[Document layout analysis data]
◆ ◆ ◆ ◆

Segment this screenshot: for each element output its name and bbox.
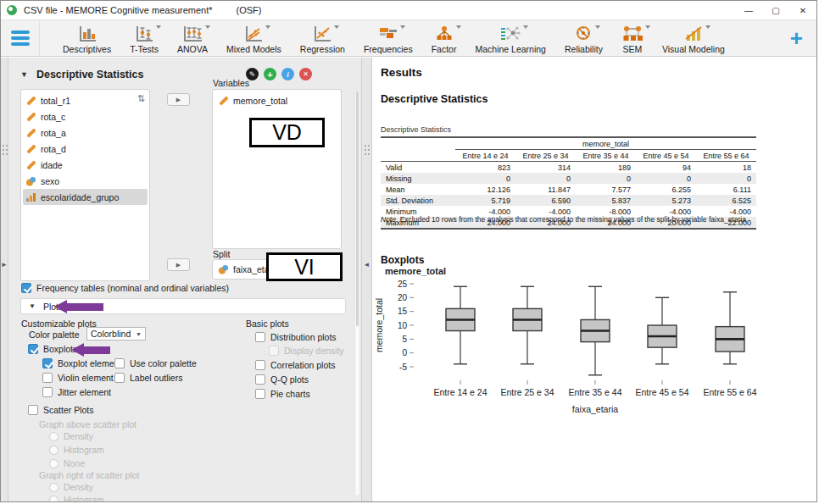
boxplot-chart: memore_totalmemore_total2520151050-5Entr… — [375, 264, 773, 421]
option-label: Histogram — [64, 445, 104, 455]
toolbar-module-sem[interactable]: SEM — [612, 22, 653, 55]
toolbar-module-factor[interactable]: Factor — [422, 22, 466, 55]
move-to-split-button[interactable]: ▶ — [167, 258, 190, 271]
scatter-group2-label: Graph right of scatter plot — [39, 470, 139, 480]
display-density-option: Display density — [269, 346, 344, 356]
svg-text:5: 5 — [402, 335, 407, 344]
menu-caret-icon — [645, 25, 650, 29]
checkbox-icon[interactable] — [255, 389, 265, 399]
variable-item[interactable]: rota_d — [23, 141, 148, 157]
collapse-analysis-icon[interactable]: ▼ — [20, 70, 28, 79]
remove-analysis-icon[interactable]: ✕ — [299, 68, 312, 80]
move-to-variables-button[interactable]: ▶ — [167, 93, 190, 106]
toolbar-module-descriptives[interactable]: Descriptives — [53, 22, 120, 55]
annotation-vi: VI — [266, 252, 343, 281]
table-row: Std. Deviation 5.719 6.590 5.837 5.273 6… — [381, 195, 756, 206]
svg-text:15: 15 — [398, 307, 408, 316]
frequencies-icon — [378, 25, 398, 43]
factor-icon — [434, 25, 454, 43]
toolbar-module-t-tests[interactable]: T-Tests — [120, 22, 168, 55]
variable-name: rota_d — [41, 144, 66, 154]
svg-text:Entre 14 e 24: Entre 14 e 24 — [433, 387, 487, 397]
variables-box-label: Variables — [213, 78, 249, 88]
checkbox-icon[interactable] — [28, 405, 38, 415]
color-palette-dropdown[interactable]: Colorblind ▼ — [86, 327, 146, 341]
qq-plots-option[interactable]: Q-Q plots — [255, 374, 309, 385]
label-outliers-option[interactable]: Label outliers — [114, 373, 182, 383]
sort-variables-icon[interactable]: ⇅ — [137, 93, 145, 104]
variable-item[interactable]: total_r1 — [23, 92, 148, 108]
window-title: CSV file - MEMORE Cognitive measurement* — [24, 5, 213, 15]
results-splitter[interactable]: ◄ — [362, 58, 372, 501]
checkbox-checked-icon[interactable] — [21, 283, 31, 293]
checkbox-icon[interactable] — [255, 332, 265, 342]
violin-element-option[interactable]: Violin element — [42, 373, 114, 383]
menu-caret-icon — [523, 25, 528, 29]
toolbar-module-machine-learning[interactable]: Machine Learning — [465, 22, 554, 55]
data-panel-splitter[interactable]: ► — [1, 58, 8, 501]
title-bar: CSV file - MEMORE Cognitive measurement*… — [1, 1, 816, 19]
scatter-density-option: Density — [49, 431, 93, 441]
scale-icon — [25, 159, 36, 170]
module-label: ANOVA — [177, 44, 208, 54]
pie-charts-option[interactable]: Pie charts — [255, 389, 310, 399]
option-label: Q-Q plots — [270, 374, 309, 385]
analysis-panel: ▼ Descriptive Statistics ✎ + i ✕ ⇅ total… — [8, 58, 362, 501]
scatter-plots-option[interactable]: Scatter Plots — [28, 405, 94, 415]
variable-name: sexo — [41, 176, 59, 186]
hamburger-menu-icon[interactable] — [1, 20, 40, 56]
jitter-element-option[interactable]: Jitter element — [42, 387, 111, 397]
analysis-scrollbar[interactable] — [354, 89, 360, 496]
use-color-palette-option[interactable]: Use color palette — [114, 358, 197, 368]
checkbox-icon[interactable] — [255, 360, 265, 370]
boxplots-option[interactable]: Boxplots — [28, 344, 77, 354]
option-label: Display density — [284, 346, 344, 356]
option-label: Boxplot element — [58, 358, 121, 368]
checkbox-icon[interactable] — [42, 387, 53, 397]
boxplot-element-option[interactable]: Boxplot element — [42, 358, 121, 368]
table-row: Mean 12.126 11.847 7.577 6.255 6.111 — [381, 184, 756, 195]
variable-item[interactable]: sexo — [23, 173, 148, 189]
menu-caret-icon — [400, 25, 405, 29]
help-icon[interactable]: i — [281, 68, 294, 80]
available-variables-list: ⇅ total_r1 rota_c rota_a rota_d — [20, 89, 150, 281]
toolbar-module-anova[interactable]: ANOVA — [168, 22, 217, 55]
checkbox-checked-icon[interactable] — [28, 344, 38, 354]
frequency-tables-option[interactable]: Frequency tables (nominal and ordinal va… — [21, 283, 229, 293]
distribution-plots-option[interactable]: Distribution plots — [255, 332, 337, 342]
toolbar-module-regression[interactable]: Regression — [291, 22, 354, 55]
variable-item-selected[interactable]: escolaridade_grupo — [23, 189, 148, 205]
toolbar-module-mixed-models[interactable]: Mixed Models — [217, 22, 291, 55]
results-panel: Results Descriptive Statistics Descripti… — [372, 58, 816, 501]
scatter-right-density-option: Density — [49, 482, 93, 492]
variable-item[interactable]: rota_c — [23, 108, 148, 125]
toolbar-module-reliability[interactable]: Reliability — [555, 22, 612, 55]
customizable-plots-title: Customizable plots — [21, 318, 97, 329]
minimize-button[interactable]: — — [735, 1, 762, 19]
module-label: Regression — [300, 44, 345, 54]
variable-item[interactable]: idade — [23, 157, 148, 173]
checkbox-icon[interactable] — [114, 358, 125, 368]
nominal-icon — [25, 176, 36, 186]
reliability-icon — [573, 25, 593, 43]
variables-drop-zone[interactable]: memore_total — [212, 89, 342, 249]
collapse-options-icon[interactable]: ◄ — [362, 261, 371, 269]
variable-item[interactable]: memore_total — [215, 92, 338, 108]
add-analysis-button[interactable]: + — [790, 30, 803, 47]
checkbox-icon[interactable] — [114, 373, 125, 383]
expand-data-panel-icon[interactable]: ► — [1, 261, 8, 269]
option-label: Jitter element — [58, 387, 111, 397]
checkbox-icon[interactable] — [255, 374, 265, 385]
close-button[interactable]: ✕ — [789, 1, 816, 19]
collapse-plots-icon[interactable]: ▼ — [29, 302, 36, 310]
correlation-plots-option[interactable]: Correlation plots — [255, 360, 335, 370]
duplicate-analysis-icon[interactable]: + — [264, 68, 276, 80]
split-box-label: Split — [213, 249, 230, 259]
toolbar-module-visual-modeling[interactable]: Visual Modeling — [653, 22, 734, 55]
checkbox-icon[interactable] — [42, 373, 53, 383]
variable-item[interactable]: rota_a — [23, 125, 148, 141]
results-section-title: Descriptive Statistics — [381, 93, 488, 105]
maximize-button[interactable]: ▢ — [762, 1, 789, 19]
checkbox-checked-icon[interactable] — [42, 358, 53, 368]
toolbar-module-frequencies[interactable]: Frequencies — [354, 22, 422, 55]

◆ ◆ ◆ ◆

__EXERCISE DESCRIPTION__
The records above should be returned word for word, with every picture left out.

__YOUR SOLUTION__
Segment this screenshot: for each element output its name and bbox.
boxplot-chart: memore_totalmemore_total2520151050-5Entr… — [375, 264, 773, 421]
option-label: Histogram — [64, 445, 104, 455]
toolbar-module-sem[interactable]: SEM — [612, 22, 653, 55]
toolbar-module-factor[interactable]: Factor — [422, 22, 466, 55]
move-to-split-button[interactable]: ▶ — [167, 258, 190, 271]
scatter-group2-label: Graph right of scatter plot — [39, 470, 139, 480]
display-density-option: Display density — [269, 346, 344, 356]
svg-text:5: 5 — [402, 335, 407, 344]
menu-caret-icon — [645, 25, 650, 29]
checkbox-icon[interactable] — [255, 389, 265, 399]
variable-item[interactable]: rota_d — [23, 141, 148, 157]
collapse-analysis-icon[interactable]: ▼ — [20, 70, 28, 79]
remove-analysis-icon[interactable]: ✕ — [299, 68, 312, 80]
move-to-variables-button[interactable]: ▶ — [167, 93, 190, 106]
toolbar-module-descriptives[interactable]: Descriptives — [53, 22, 120, 55]
annotation-vi: VI — [266, 252, 343, 281]
table-row: Std. Deviation 5.719 6.590 5.837 5.273 6… — [381, 195, 756, 206]
svg-text:15: 15 — [398, 307, 408, 316]
frequencies-icon — [378, 25, 398, 43]
factor-icon — [434, 25, 454, 43]
toolbar-module-t-tests[interactable]: T-Tests — [120, 22, 168, 55]
variable-name: rota_d — [41, 144, 66, 154]
svg-text:Entre 14 e 24: Entre 14 e 24 — [433, 387, 487, 397]
variables-box-label: Variables — [213, 78, 249, 88]
checkbox-icon[interactable] — [28, 405, 38, 415]
color-palette-dropdown[interactable]: Colorblind ▼ — [86, 327, 146, 341]
qq-plots-option[interactable]: Q-Q plots — [255, 374, 309, 385]
label-outliers-option[interactable]: Label outliers — [114, 373, 182, 383]
sort-variables-icon[interactable]: ⇅ — [137, 93, 145, 104]
variable-item[interactable]: total_r1 — [23, 92, 148, 108]
window-title: CSV file - MEMORE Cognitive measurement* — [24, 5, 213, 15]
results-splitter[interactable]: ◄ — [362, 58, 372, 501]
checkbox-checked-icon[interactable] — [21, 283, 31, 293]
checkbox-icon[interactable] — [255, 332, 265, 342]
violin-element-option[interactable]: Violin element — [42, 373, 114, 383]
menu-caret-icon — [523, 25, 528, 29]
toolbar-module-machine-learning[interactable]: Machine Learning — [465, 22, 554, 55]
data-panel-splitter[interactable]: ► — [1, 58, 8, 501]
title-bar: CSV file - MEMORE Cognitive measurement*… — [1, 1, 816, 19]
scatter-density-option: Density — [49, 431, 93, 441]
scale-icon — [25, 159, 36, 170]
module-label: ANOVA — [177, 44, 208, 54]
pie-charts-option[interactable]: Pie charts — [255, 389, 310, 399]
option-label: Q-Q plots — [270, 374, 309, 385]
analysis-panel: ▼ Descriptive Statistics ✎ + i ✕ ⇅ total… — [8, 58, 362, 501]
scatter-plots-option[interactable]: Scatter Plots — [28, 405, 94, 415]
variable-name: sexo — [41, 176, 59, 186]
hamburger-menu-icon[interactable] — [1, 20, 40, 56]
jitter-element-option[interactable]: Jitter element — [42, 387, 111, 397]
analysis-scrollbar[interactable] — [354, 89, 360, 496]
use-color-palette-option[interactable]: Use color palette — [114, 358, 197, 368]
checkbox-icon[interactable] — [255, 360, 265, 370]
boxplots-option[interactable]: Boxplots — [28, 344, 77, 354]
option-label: Display density — [284, 346, 344, 356]
option-label: Boxplot element — [58, 358, 121, 368]
checkbox-icon[interactable] — [42, 387, 53, 397]
boxplot-element-option[interactable]: Boxplot element — [42, 358, 121, 368]
table-row: Mean 12.126 11.847 7.577 6.255 6.111 — [381, 184, 756, 195]
variable-item[interactable]: sexo — [23, 173, 148, 189]
menu-caret-icon — [400, 25, 405, 29]
help-icon[interactable]: i — [281, 68, 294, 80]
available-variables-list: ⇅ total_r1 rota_c rota_a rota_d — [20, 89, 150, 281]
toolbar-module-anova[interactable]: ANOVA — [168, 22, 217, 55]
checkbox-checked-icon[interactable] — [28, 344, 38, 354]
frequency-tables-option[interactable]: Frequency tables (nominal and ordinal va… — [21, 283, 229, 293]
distribution-plots-option[interactable]: Distribution plots — [255, 332, 337, 342]
toolbar-module-regression[interactable]: Regression — [291, 22, 354, 55]
variable-item-selected[interactable]: escolaridade_grupo — [23, 189, 148, 205]
toolbar-module-mixed-models[interactable]: Mixed Models — [217, 22, 291, 55]
results-panel: Results Descriptive Statistics Descripti… — [372, 58, 816, 501]
scatter-right-density-option: Density — [49, 482, 93, 492]
variable-item[interactable]: rota_c — [23, 108, 148, 125]
toolbar-module-reliability[interactable]: Reliability — [555, 22, 612, 55]
customizable-plots-title: Customizable plots — [21, 318, 97, 329]
minimize-button[interactable]: — — [735, 1, 762, 19]
module-label: Regression — [300, 44, 345, 54]
variable-item[interactable]: idade — [23, 157, 148, 173]
checkbox-icon[interactable] — [114, 358, 125, 368]
nominal-icon — [25, 176, 36, 186]
reliability-icon — [573, 25, 593, 43]
variables-drop-zone[interactable]: memore_total — [212, 89, 342, 249]
collapse-options-icon[interactable]: ◄ — [362, 261, 371, 269]
variable-item[interactable]: memore_total — [215, 92, 338, 108]
add-analysis-button[interactable]: + — [790, 30, 803, 47]
checkbox-icon[interactable] — [114, 373, 125, 383]
expand-data-panel-icon[interactable]: ► — [1, 261, 8, 269]
option-label: Jitter element — [58, 387, 111, 397]
checkbox-icon[interactable] — [255, 374, 265, 385]
close-button[interactable]: ✕ — [789, 1, 816, 19]
collapse-plots-icon[interactable]: ▼ — [29, 302, 36, 310]
correlation-plots-option[interactable]: Correlation plots — [255, 360, 335, 370]
duplicate-analysis-icon[interactable]: + — [264, 68, 276, 80]
split-box-label: Split — [213, 249, 230, 259]
toolbar-module-visual-modeling[interactable]: Visual Modeling — [653, 22, 734, 55]
checkbox-icon[interactable] — [42, 373, 53, 383]
variable-item[interactable]: rota_a — [23, 125, 148, 141]
results-section-title: Descriptive Statistics — [381, 93, 488, 105]
maximize-button[interactable]: ▢ — [762, 1, 789, 19]
checkbox-checked-icon[interactable] — [42, 358, 53, 368]
toolbar-module-frequencies[interactable]: Frequencies — [354, 22, 422, 55]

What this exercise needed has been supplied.